▸ **WORK REQUEST**: Your task is to retype, word for word, the lines from the start of the data through the line holding "connect, entertain themselves, and find a". Do not include the pictures.

▸ **DATA FOR ANALYSIS**:
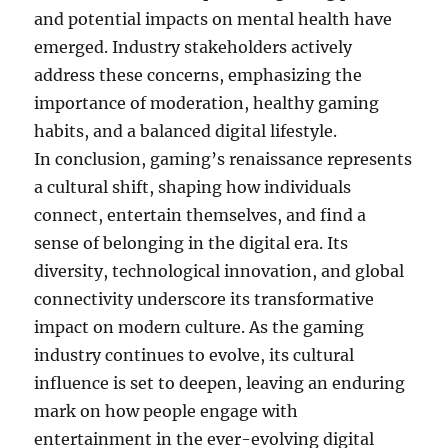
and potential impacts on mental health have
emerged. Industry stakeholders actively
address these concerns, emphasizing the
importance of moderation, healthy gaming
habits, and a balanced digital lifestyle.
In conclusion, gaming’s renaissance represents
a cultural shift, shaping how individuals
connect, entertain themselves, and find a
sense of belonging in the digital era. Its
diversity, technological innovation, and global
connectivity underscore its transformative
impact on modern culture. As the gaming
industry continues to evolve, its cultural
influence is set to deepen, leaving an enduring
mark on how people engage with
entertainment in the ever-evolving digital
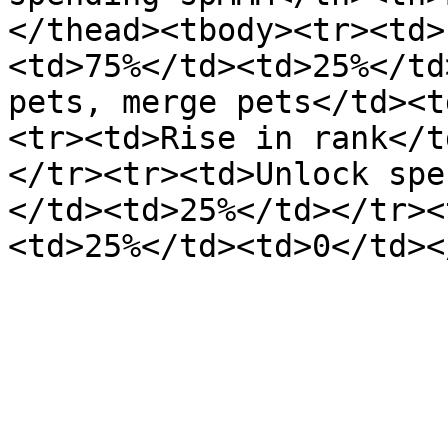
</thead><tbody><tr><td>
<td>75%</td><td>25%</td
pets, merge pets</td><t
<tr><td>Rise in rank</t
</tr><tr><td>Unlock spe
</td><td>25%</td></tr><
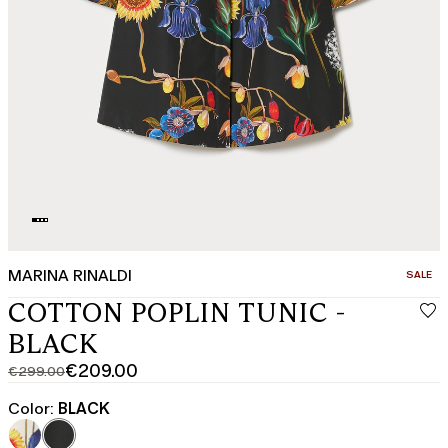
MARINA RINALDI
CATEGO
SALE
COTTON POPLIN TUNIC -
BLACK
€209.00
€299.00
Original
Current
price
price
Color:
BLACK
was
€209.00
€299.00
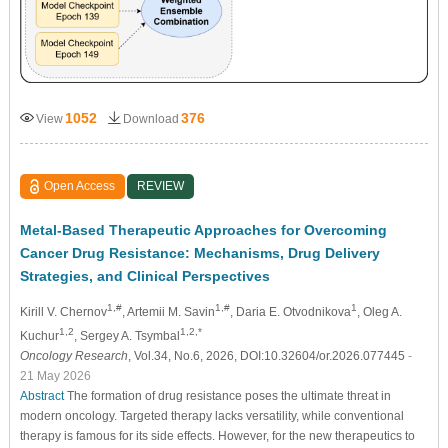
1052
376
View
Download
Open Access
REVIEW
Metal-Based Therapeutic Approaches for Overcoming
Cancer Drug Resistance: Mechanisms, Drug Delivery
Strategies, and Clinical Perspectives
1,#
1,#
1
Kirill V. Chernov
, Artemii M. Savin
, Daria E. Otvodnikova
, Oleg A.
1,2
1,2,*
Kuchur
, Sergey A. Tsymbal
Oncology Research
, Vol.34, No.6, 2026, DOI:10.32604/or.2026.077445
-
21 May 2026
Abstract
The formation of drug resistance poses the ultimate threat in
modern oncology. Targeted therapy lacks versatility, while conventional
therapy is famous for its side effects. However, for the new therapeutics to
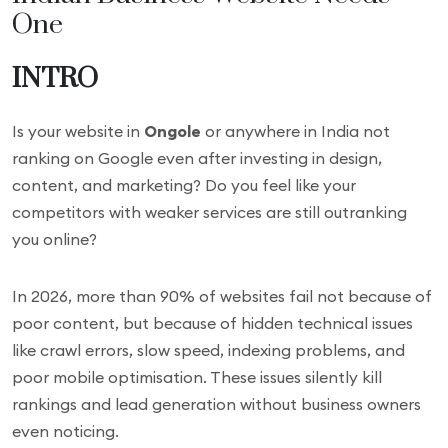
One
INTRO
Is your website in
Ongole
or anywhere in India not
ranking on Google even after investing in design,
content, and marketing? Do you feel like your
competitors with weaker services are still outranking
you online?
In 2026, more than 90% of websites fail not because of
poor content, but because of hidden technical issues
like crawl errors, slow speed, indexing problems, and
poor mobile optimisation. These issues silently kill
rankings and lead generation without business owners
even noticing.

▸ **SOLUTION TO THE PROBLEM**:
and potential impacts on mental health have
emerged. Industry stakeholders actively
address these concerns, emphasizing the
importance of moderation, healthy gaming
habits, and a balanced digital lifestyle.
In conclusion, gaming’s renaissance represents
a cultural shift, shaping how individuals
connect, entertain themselves, and find a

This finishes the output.